フォークソノミーの便益
出典: フリー百科事典『ウィキペディア(Wikipedia)』 (2022/04/11 21:11 UTC 版)
「フォークソノミー」の記事における「フォークソノミーの便益」の解説
情報検索や図書館情報学のプロが意味を明確にしながら構築した統制語彙(統制語、統制索引語、 controlled vocabularies )による分類法と違い、フォークソノミーはシステマチックではなく、情報科学者の目から見れば洗練されていない分類法である。しかし、インターネットのユーザーにとっては、複雑な、階層的に組織された命名法を習わずにすむため、コンテンツの分類のコストがきわめて低くなる。ユーザーはその場でタグを作りコンテンツにつければいいだけである。 さらに、フォークソノミーは生来的に、際限がなく終わりのないオープン・エンドな過程であり、ユーザーのコンテンツの分類方法が変わったり進化したりするたびに即座に反応できる。オープンソースによるソフトウェア開発や、ウィキペディアのようなウィキシステムなど、共有財に基づく共同制作(ピアプロダクション、commons-based peer production)システム同様、タグ作りやタグ付けに貢献する個々人の能力に差があるとしても、こうした制作過程は結果として専門家によりデザインされた最高のシステムにも匹敵する成果を生むことができる。 フォークソノミーのもっとも偉大な便益は、情報検索の際のセンスなど、その検索能力にあるだろう。これは、タグがインターネット上の資料の「だいたいの内容」を記述する能力による。
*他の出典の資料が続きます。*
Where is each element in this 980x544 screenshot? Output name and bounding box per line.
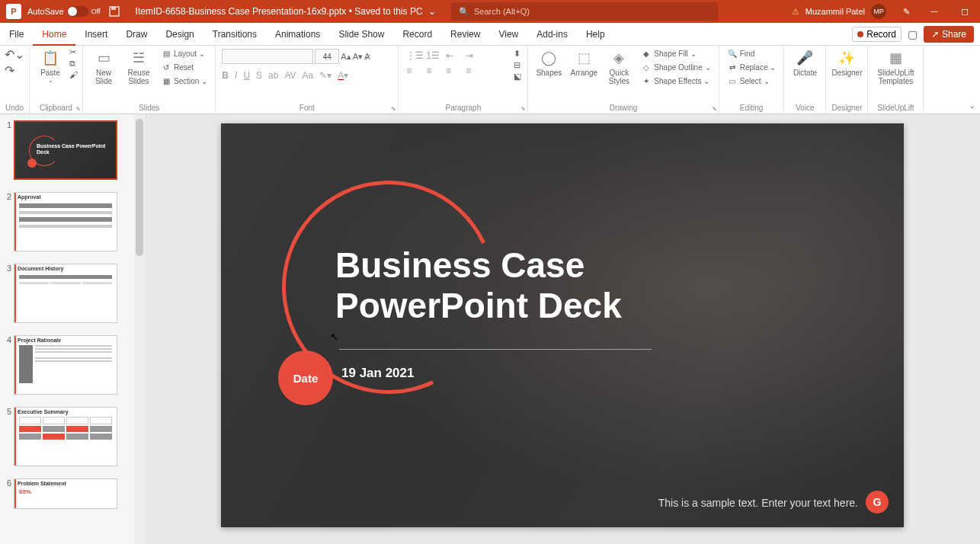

つまるところ、フォークソノミーは、タグ付けの対象となるコンテンツ(写真やブログやニュースなど)を見たり反応したりするのに長い長い時間を費やして知り尽くしているような人たちが作っているから分類能力も洗練されたものとなるのである。 フォークソノミーでできるカテゴリーは、常識的な人たちから見れば、救いがたいほど特異で変わっているとびっくりされるかもしれない(例:「これはひどい」「後で読む」「萌え」「非モテ」「作者は病気シリーズ」など)が、そこにフォークソノミーの価値もある。フォークソノミーの分類用語やカテゴリーは、コンテンツと、それにタグをつけた人との個人的な繋がり(雑感、思い入れ、価値判断)から生まれたもので、タグ付け作業も不完全で仮につけただけという性格を持つこともあるが、結果としてできるカテゴリーは個人的なもので、かつコミュニティが判断しておかしくないかという社会性も持ち、ある種システマチックなものになる。それゆえ、フォークソノミーはそれを分類した人の考えなどさまざまなレベルの情報を含み、タグ付けした人とそれを読んだ人々との人同士の繋がりが発生し、投稿者や閲覧者同士のコミュニケーションの手段にもなる。もしある人が誰かの分類手法に共感すれば、それが他人から見てどのように奇妙なものであれ、その人がタグ付けした他のコンテンツも見ようという気持ちにだんだんとなるだろう。